- Here are six open-source data science projects to enhance your skillset
- These projects cover a diverse set of domains, from computer vision to natural language processing (NLP), among others
- Pick your favorite open-source data science project(s) and get coding!
I recently helped out in a round of interviews for an open data scientist position. As you can imagine, there were candidates from all kinds of backgrounds – software engineering, learning and development, finance, marketing, etc.
What stood out for me was the amazing range of projects some of these folks had already done. They didn’t have a lot of industry experience in data science per se, but their passion and curiosity to learn new concepts drove them to previously unchartered land.
A common theme – open source data science projects. I have been espousing their value for the last couple of years now! Trust me, recruiters and hiring managers appreciate the extra mile you go to take up a project you haven’t seen before and work your socks off to deliver it.
That project can be from the domain you’re currently working in or the domain you want to go to. And there is no shortage of these projects.
Here, I present six such open-source data science projects in this article. I always try to keep a diverse portfolio when I’m making the shortlist – and this article is no different. You’ll find projects from computer vision to Natural Language Processing (NLP), among others.
This is the 10th edition of our monthly GitHub series. We’ve received an overwhelmingly positive response from our community ever since we started this in January 2018. In case you missed this year’s articles, you can check them out here:
Our Pick of 6 Open Source Data Science Projects on GitHub (October Edition)
Open Source Computer Vision Projects
The demand for computer vision experts is steadily increasing each year. It has established itself as an industry-leading domain (which is no surprise to anyone who follows the latest industry trends). There is a lot to do and a lot to learn as a data science professional.

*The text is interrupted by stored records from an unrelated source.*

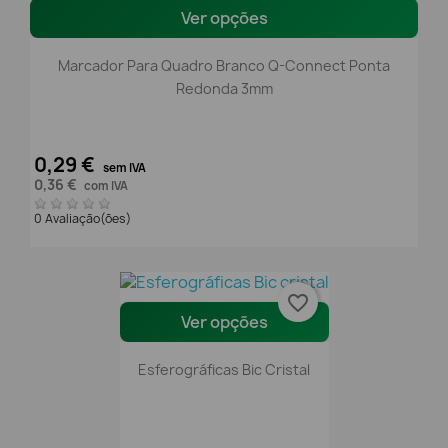
Ver opções
Marcador Para Quadro Branco Q-Connect Ponta
Redonda 3mm
0,29 €
sem IVA
0,36 €
com IVA
0 Avaliação(ões)
favorite_border
Ver opções
Esferográficas Bic Cristal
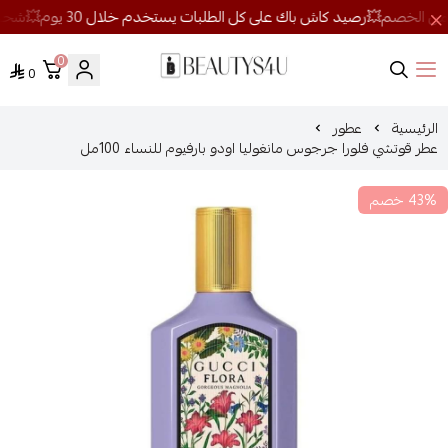
0
0
روائح الجمال
الرئيسية
عطور
عطر قوتشي فلورا جرجوس مانغوليا اودو بارفيوم للنساء 100مل
43% خصم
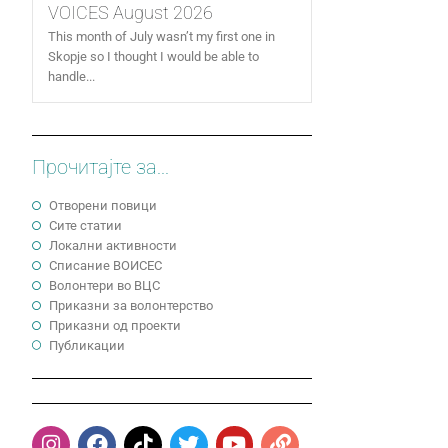
VOICES August 2026
This month of July wasn’t my first one in
Skopje so I thought I would be able to
handle...
Прочитајте за...
Отворени повици
Сите статии
Локални активности
Cписание ВОИСЕС
Волонтери во ВЦС
Приказни за волонтерство
Приказни од проекти
Публикации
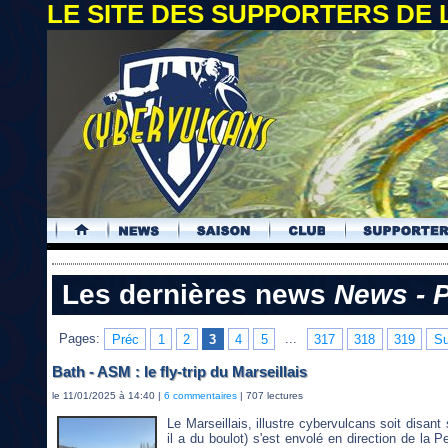
LE SITE DES SUPPORTERS DE
.
Les dernières news
News - 
Pages:
Préc
1
2
3
4
5
...
317
318
319
Su
Bath - ASM : le fly-trip du Marseillais
le 11/01/2025 à 14:40 |
6 commentaires
| 707 lectures
Le Marseillais, illustre cybervulcans soit disan
il a du boulot) s'est envolé en direction de la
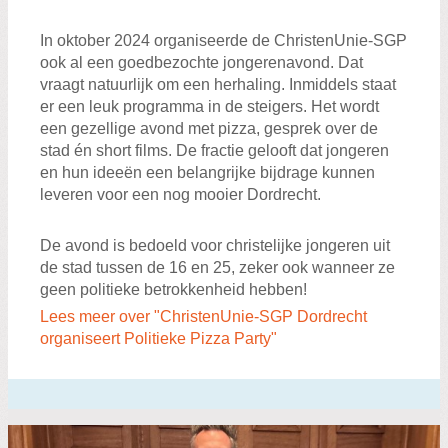
In oktober 2024 organiseerde de ChristenUnie-SGP
ook al een goedbezochte jongerenavond. Dat
vraagt natuurlijk om een herhaling. Inmiddels staat
er een leuk programma in de steigers. Het wordt
een gezellige avond met pizza, gesprek over de
stad én short films. De fractie gelooft dat jongeren
en hun ideeën een belangrijke bijdrage kunnen
leveren voor een nog mooier Dordrecht.
De avond is bedoeld voor christelijke jongeren uit
de stad tussen de 16 en 25, zeker ook wanneer ze
geen politieke betrokkenheid hebben!
Lees meer over "ChristenUnie-SGP Dordrecht
organiseert Politieke Pizza Party"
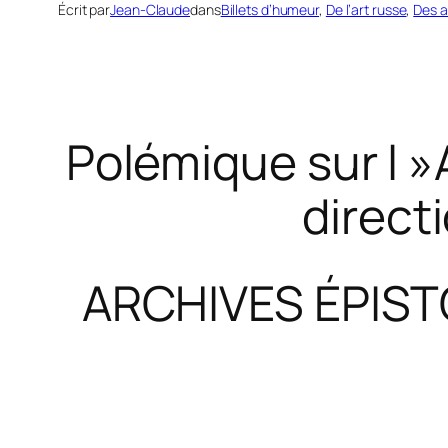
Écrit par
Jean-Claude
dans
Billets d’humeur
, 
De l’art russe
, 
Des a
Polémique sur l »
direct
ARCHIVES ÉPIST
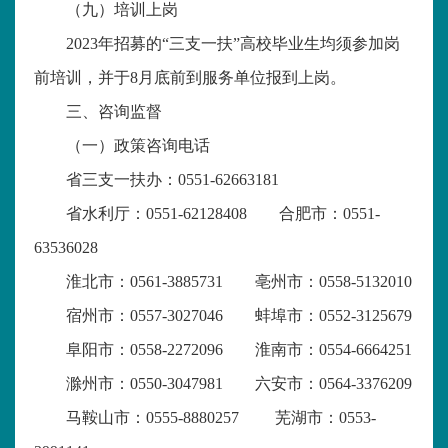
（九）培训上岗
2023年招募的“三支一扶”高校毕业生均须参加岗
前培训，并于8月底前到服务单位报到上岗。
三、咨询监督
（一）政策咨询电话
省三支一扶办：
0551-62663181
省水利厅：
0551-62128408 合肥市：0551-
63536028
淮北市：
0561-3885731 亳州市：0558-5132010
宿州市：
0557-3027046 蚌埠市：0552-3125679
阜阳市：
0558-2272096 淮南市：0554-6664251
滁州市：
0550-3047981 六安市：0564-3376209
马鞍山市：
0555-8880257 芜湖市：0553-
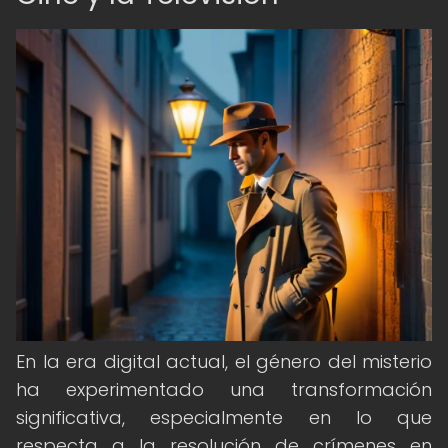
En la era digital actual, el género del misterio
ha experimentado una transformación
significativa, especialmente en lo que
respecta a la resolución de crímenes en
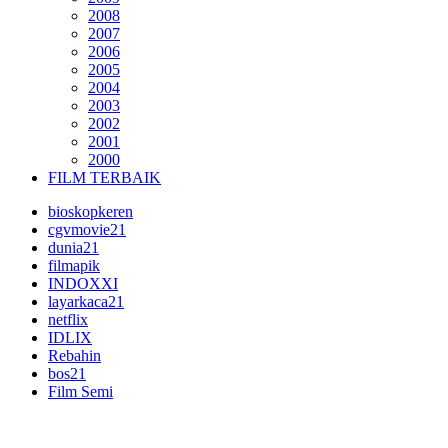
2008
2007
2006
2005
2004
2003
2002
2001
2000
FILM TERBAIK
bioskopkeren
cgvmovie21
dunia21
filmapik
INDOXXI
layarkaca21
netflix
IDLIX
Rebahin
bos21
Film Semi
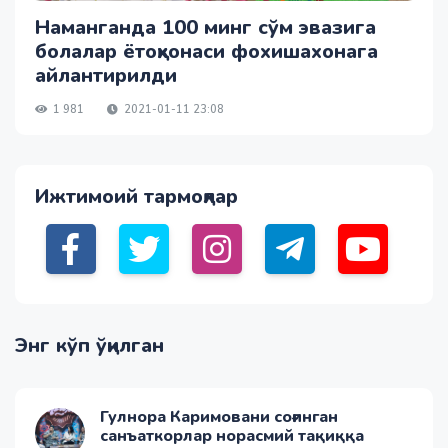
Наманганда 100 минг сўм эвазига
болалар ётоқхонаси фохишахонага
айлантирилди
1 981
2021-01-11 23:08
Ижтимоий тармоқлар
Энг кўп ўқилган
Гулнора Каримовани соғинган
санъаткорлар норасмий тақиққа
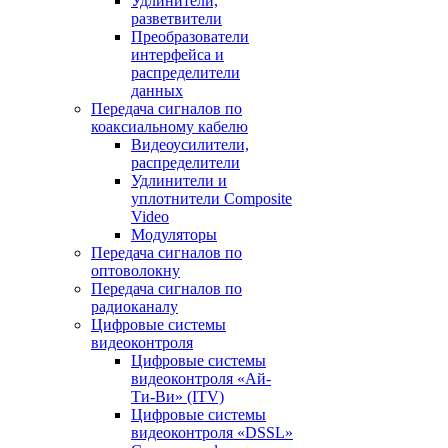
Удлинители,
разветвители
Преобразователи
интерфейса и
распределители
данных
Передача сигналов по
коаксиальному кабелю
Видеоусилители,
распределители
Удлинители и
уплотнители Сomposite
Video
Модуляторы
Передача сигналов по
оптоволокну
Передача сигналов по
радиоканалу
Цифровые системы
видеоконтроля
Цифровые системы
видеоконтроля «Ай-
Ти-Ви» (ITV)
Цифровые системы
видеоконтроля «DSSL»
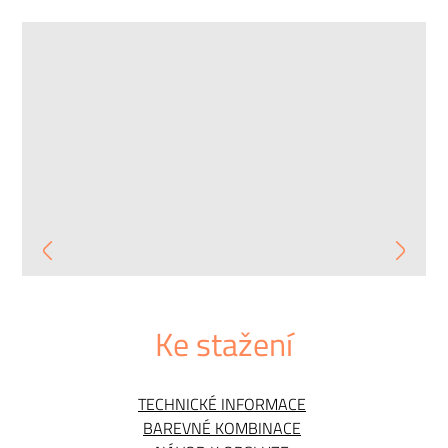
Ke stažení
TECHNICKÉ INFORMACE
BAREVNÉ KOMBINACE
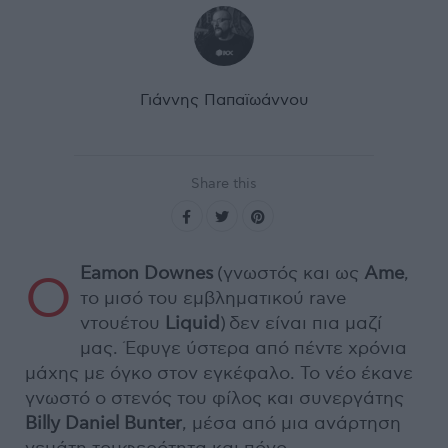
Γιάννης Παπαϊωάννου
Share this
Eamon Downes
(γνωστός και ως
Ame
,
Ο
το μισό του εμβληματικού rave
ντουέτου
Liquid
) δεν είναι πια μαζί
μας. Έφυγε ύστερα από πέντε χρόνια
μάχης με όγκο στον εγκέφαλο. Το νέο έκανε
γνωστό ο στενός του φίλος και συνεργάτης
Billy Daniel Bunter
, μέσα από μια ανάρτηση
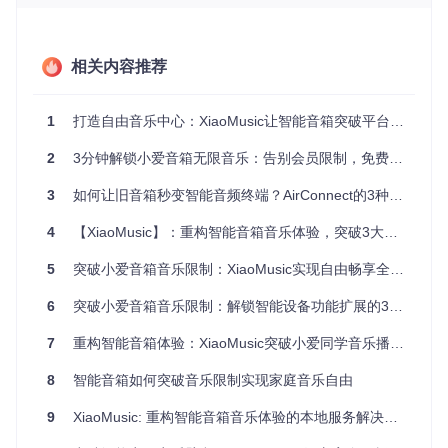
1.3 多设备同步的难题
"为什么卧室和客厅的音箱不能同时播放同一首歌？" 家庭聚会
相关内容推荐
时，想要全屋音乐氛围，却发现每个音箱都要单独操作，同步
播放更是奢望。
1
打造自由音乐中心：XiaoMusic让智能音箱突破平台限制的全攻略
1.4 音乐资源的限制
2
3分钟解锁小爱音箱无限音乐：告别会员限制，免费听歌新体验
付费会员到期就听不了歌？喜欢的歌曲找不到无损版本？传统
音乐平台的版权限制，让音乐爱好者总是束手束脚。
3
如何让旧音箱秒变智能音频终端？AirConnect的3种跨场景应用方案
二、零门槛部署：3步打造你的智能音乐中心
4
【XiaoMusic】：重构智能音箱音乐体验，突破3大限制实现本地音乐自由
2.1 准备工作：你需要这些东西
5
突破小爱音箱音乐限制：XiaoMusic实现自由畅享全攻略
就像准备做一道菜需要食材，部署这个项目也只需要简单三
6
突破小爱音箱音乐限制：解锁智能设备功能扩展的3个颠覆认知的使用技巧
样：
7
重构智能音箱体验：XiaoMusic突破小爱同学音乐播放限制的革新方案
一台能上网的电脑（旧笔记本也可以）
一个小爱音箱（任何型号均可）
8
智能音箱如何突破音乐限制实现家庭音乐自由
U盘或移动硬盘（用来存储音乐）
2.2 安装容器：给音乐系统安个家
9
XiaoMusic: 重构智能音箱音乐体验的本地服务解决方案
容器就像一个音乐播放列表，把所有需要的组件打包在一起，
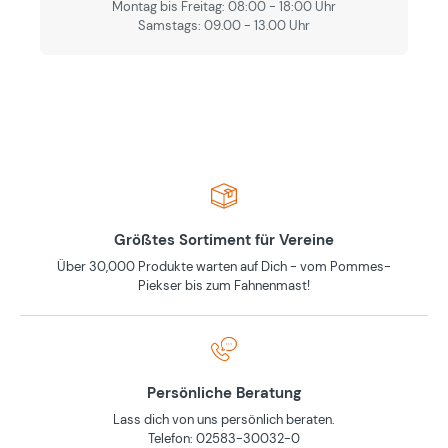
Montag bis Freitag: 08:00 - 18:00 Uhr
Samstags: 09.00 - 13.00 Uhr
Größtes Sortiment für Vereine
Über 30,000 Produkte warten auf Dich - vom Pommes-
Piekser bis zum Fahnenmast!
Persönliche Beratung
Lass dich von uns persönlich beraten.
Telefon: 02583-30032-0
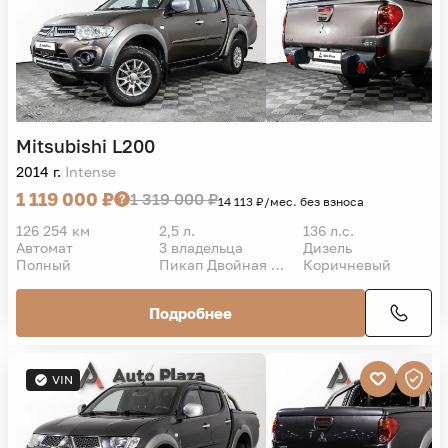
Mitsubishi
L200
2014 г.
Intense
1 119 000 ₽
1 319 000 ₽
14 113 ₽/мес. без взноса
126 254 км
2,5 л.
136 л.с.
Автомат
3 владельца
Дизель
Полный
Пикап Двойная кабина
Коричневый
Подробнее
VIN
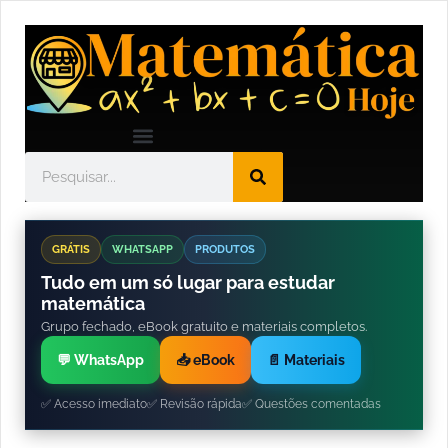
GRÁTIS
WHATSAPP
PRODUTOS
Tudo em um só lugar para estudar
matemática
Grupo fechado, eBook gratuito e materiais completos.
💬 WhatsApp
📥 eBook
📄 Materiais
✅ Acesso imediato
✅ Revisão rápida
✅ Questões comentadas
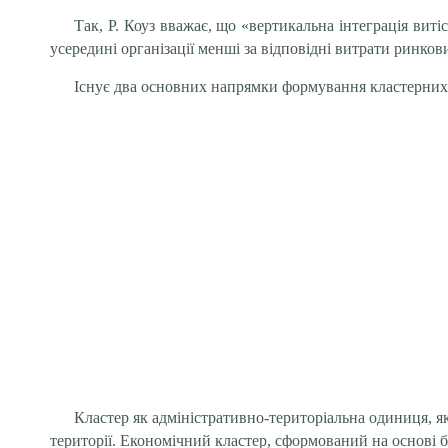
Так, Р. Коуз вважає, що «вертикальна інтеграція вит
усередині організації менші за відповідні витрати ринкови
Існує два основних напрямки формування кластерних ст
Кластер як адміністративно-територіальна одиниця, як
території. Економічний кластер, сформований на основі б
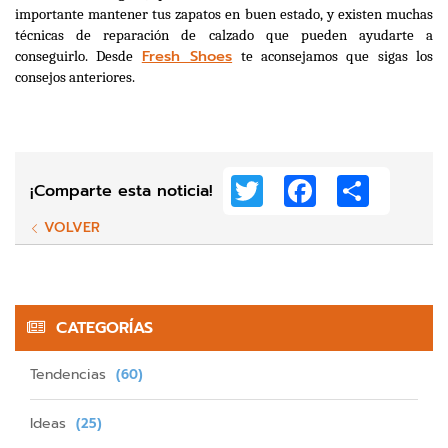
importante mantener tus zapatos en buen estado, y existen muchas 
técnicas de reparación de calzado que pueden ayudarte a 
Fresh Shoes
conseguirlo. Desde 
 te aconsejamos que sigas los 
consejos anteriores. 
Twitter
Facebook
Share
¡Comparte esta noticia!
VOLVER
CATEGORÍAS
Tendencias
(60)
Ideas
(25)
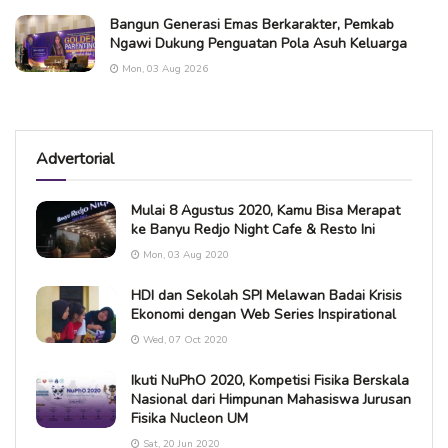
Bangun Generasi Emas Berkarakter, Pemkab
Ngawi Dukung Penguatan Pola Asuh Keluarga
Mon, 03 Aug 2026
Advertorial
Mulai 8 Agustus 2020, Kamu Bisa Merapat
ke Banyu Redjo Night Cafe & Resto Ini
Mon, 03 Aug 2020
HDI dan Sekolah SPI Melawan Badai Krisis
Ekonomi dengan Web Series Inspirational
Wed, 07 Oct 2020
Ikuti NuPhO 2020, Kompetisi Fisika Berskala
Nasional dari Himpunan Mahasiswa Jurusan
Fisika Nucleon UM
Sat, 20 Jun 2020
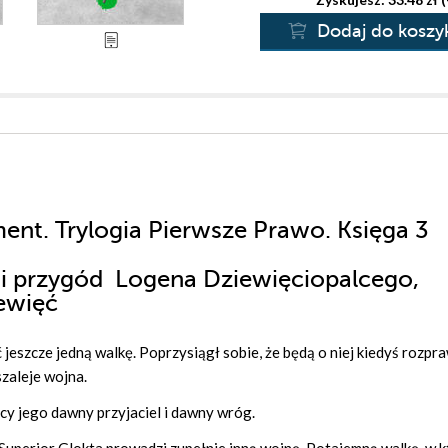
Dodaj do koszy
ent. Trylogia Pierwsze Prawo. Księga 3
ii przygód Logena Dziewięciopalcego,
ewięć
szcze jedną walkę. Poprzysiągł sobie, że będą o niej kiedyś rozpra
szaleje wojna.
y jego dawny przyjaciel i dawny wróg.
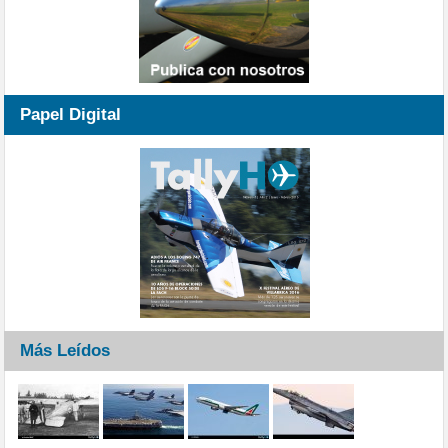
Papel Digital
Más Leídos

Here are three useful open-source computer vision projects you’ll enjoy working on. And if you’re new to this burgeoning field, I suggest checking out the below popular course:
Few-Shot vid2vid by NVIDIA
I came across the concept of video-to-video (vid2vid) synthesis last year and was blown away by its effectiveness. vid2vid essentially converts a semantic input video to an ultra-realistic output video. This idea has come a long way since then.
But there are currently two primary limitations with these vid2vid models:
- They require humongous amounts of training data
- These models struggle to generalize beyond the training data
That’s where NVIDIA’s Few-Shot viv2vid framework comes in. As the creator state, we can use it for “generating human motions from poses, synthesizing people talking from edge maps, or turning semantic label maps into photo-realistic videos.
Here’s a video shared by the developers demonstrating Few-Shot vid2vid in action:
Here’s the perfect article to start learning about how you can design your own video classification model:
This is a phenomenal open-source release. Don’t be put off by the Chinese page (you can easily translate it into English). This is an ultra-light version of a face detection model – a really useful application of computer vision.
The size of this face detection model is just 1MB! I honestly had to read that a few times to believe it.
This model is a lightweight face detection model for edge computing devices based on the libfacedetection architecture. There are two versions of the model:
- Version-slim (slightly faster simplification)
- Version-RFB (with the modified RFB module, higher precision)
This is a great repository to get your hands on. We don’t typically get such a brilliant opportunity to build computer vision models on our local machine – let’s not miss this one.
If you’re new to the world of face detection and computer vision, I recommend checking out the below articles:
- A Simple Introduction to Facial Recognition (with Python code)
- Building a Face Detection Model from Video using Deep Learning (Python Implementation)
I’m a huge fan of self-driving cars. But progress has been slow due to a variety of reasons (architecture, public policy, acceptance among the community, etc.). So it’s always heartening to see any framework or algorithm that promises a better future for these autonomous cars.
Object detection algorithms are at the heart of these autonomous vehicles – I’m sure you already know that. And detecting objects at high accuracy with fast inference speed is vital to ensure safety. All this has been around for a few years now, so what differentiates this project?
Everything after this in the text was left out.